Historias del porno: una vida de heroína

Miss Italia 1974 tuvo una corta y nada gratificante trayectoria en el porno. Paco Gisbert la recupera en su rincón del pornófilo ilustrado.

Lilli Carati, mito erótico de la Italia de los 70
17/12/2012 - 11:25

Hay muchas razones por las que una mujer puede decidirse a trabajar como actriz porno: las necesidades económicas, el afán exhibicionista, los deseos de vivir una vida mejor, la afición por el sexo. Pero ninguna de ellas resulta tan terrible como la adicción, no ya al sexo, sino a las drogas. Esa fue la razón que llevó a Ileana Caravati a hacer cinco películas X después de una brillante carrera como actriz en las películas de desnudos de la commedia erotica all’a italiana, ese peculiar género nacido en Italia que sería el antecedente más próximo al cine de destape español.

Caravati, hija de comerciantes de Varese nacida en 1956, recorrió ese camino tortuoso por el que en demasiadas ocasiones deben transitar las aspirantes a estrellas. Fue segunda en el concurso de Miss Italia de 1974, comenzó como secundaria en películas de serie B en las que mostraba tímidamente sus encantos y, con el tiempo, se convirtió, con el nombre de Lilli Carati, en una de las grandes estrellas de la comedia erótica italiana, ese género cinematográfico específico del país de los Apeninos en el que tipos con tan poco estilo como Alvaro Vitali (aquel bizco feo que parecía sacado de un reality-show de cambio de imagen) perseguían mujeres de ensueño. ‘La profesora de ciencias naturales, de Michelle Massimo Tarantino, fue la cumbre de su carrera como actriz.

Pero, como en todos los cuentos de hadas, la muchacha de provincias cayó en las tentaciones propias de la gran ciudad. Carati se convirtió en adicta a la cocaína y, de ahí, dio el salto a la heroína. Cuando su carrera entraba en el ocaso, Lilli aceptó, soólo por la pasta, hacer películas porno, una forma de pagarse los vicios.
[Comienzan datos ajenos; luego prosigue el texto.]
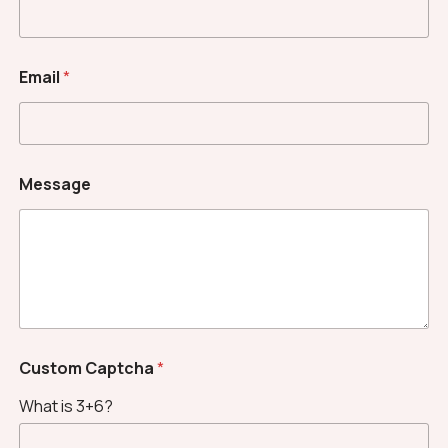
Email
*
Message
C
Custom Captcha
*
u
s
What is 3+6?
t
o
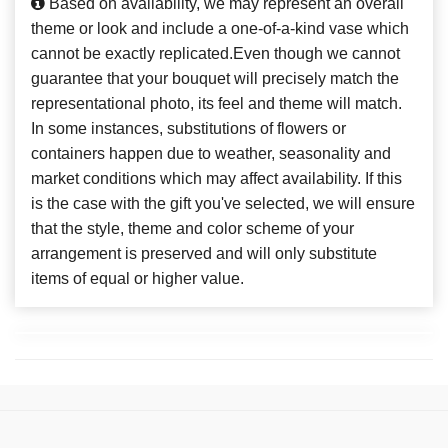
Based on availability, we may represent an overall
theme or look and include a one-of-a-kind vase which
cannot be exactly replicated.Even though we cannot
guarantee that your bouquet will precisely match the
representational photo, its feel and theme will match.
In some instances, substitutions of flowers or
containers happen due to weather, seasonality and
market conditions which may affect availability. If this
is the case with the gift you've selected, we will ensure
that the style, theme and color scheme of your
arrangement is preserved and will only substitute
items of equal or higher value.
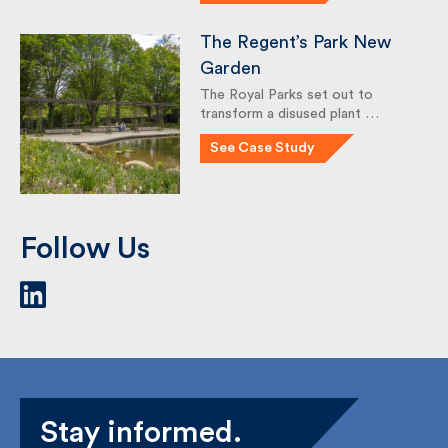
(under previous employment)
completed a …
See Case Study
The Regent’s Park New
Garden
The Royal Parks set out to
transform a disused plant …
See Case Study
Follow Us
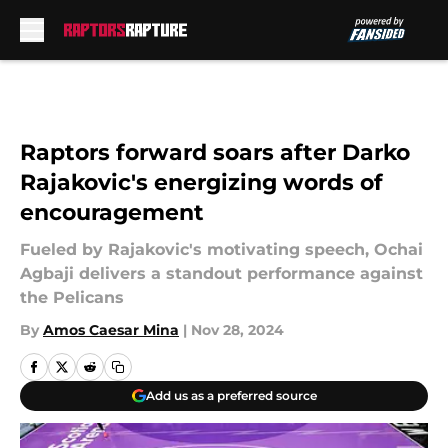
Skip to main content
Raptors forward soars after Darko
Rajakovic's energizing words of
encouragement
Fueled by Rajakovic's motivating speech, Ochai
Agbaji delivers a standout performance against
the Pelicans
By
Amos Caesar Mina
|
Nov 28, 2024
Add us as a preferred source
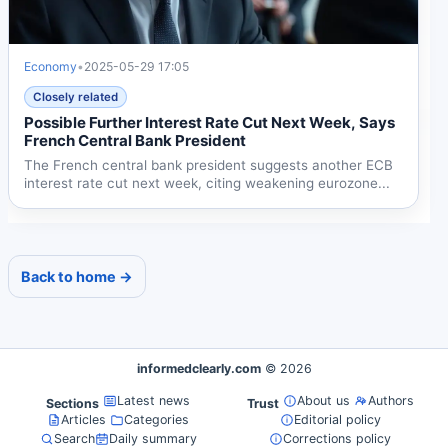
Economy
•
2025-05-29 17:05
Closely related
Possible Further Interest Rate Cut Next Week, Says
French Central Bank President
The French central bank president suggests another ECB
interest rate cut next week, citing weakening eurozone...
Back to home →
informedclearly.com
© 2026
Latest news
About us
Authors
Sections
Trust
Articles
Categories
Editorial policy
Search
Daily summary
Corrections policy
Fue, junto a Paola Senatore, otra mujer zarandeada por la vida, la única actriz de aquel género que dio el salto al cine porno.

Una pornostar mediocre

Como actriz porno, Lilli Carati era nefasta. Ni conservaba la extraordinaria belleza que lució en sus años de estrella del cine italiano picante, ni se tomaba su trabajo en el porno como una estación más en su carrera en el cine. Para Lilli, el porno era una forma de prostitución, una manera de seguir pagando su imparable espiral de vicios, la única salida posible a la que la había llevado la vida en sus coqueteos con la heroína.

En ese caminar por el lado peligroso de la vida, Carati tocó con los dedos el infierno al saltar por la ventana del tercer piso de la casa de sus padres en mayo de 1989, cuando se vio impotente para superar su adicción al caballo. Los tres meses que pasó en el hospital, en los que engordó 40 kilos al no poder moverse debido a la fractura de tres vértebras que sufrió, fueron el final del túnel en el que se había convertido su vida.
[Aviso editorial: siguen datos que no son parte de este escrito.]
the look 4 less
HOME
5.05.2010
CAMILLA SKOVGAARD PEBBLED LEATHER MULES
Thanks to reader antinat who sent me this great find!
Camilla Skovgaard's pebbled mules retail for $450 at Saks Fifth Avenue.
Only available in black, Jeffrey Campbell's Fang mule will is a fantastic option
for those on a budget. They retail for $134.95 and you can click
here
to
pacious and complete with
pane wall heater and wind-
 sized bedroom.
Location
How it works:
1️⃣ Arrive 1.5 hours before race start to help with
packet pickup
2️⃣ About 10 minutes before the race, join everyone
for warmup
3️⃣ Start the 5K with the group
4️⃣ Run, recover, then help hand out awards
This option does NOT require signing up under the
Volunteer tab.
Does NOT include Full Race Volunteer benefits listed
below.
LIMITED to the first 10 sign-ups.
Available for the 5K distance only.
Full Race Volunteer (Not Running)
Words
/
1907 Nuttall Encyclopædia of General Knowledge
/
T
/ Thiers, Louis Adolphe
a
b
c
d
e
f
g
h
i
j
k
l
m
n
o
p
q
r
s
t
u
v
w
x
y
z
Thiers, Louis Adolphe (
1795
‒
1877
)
En 2008, reconvertida de nuevo en Ileana Caravati, reapareció en varios programas de la RAI para contar su experiencia, como esos juguetes rotos que, de vez en cuando, alimentan los programas de cotilleo en las televisiones de medio mundo. Nunca quiso hablar de su etapa en el porno, tan breve como inmersa en pesadillas personales. Cinco películas del paupérrimo porno italiano de la primera mitad de los 80 son su dudoso palmarés en el género. Cinco películas que suponen, como único mérito, la posibilidad de ver a uno de los grandes mitos eróticos de toda una generación practicando el sexo en la pantalla. Aunque estuviera con el mono.

22 años después de su última aparición en la pantalla, Lilli Carati volvió al cine como protagonista de ‘La fiaba di dorian’, un thriller dirigido por Luigi Pastore. Recuperada del infierno de la heroína, a sus 56 años, la excelsa profesora de ciencias naturales que levantó los ánimos de tantos hombres que ahora ya superan los 40 pasaba página y olvidaba su vida de heroína, aquella que la llevó al porno de la peor manera posible.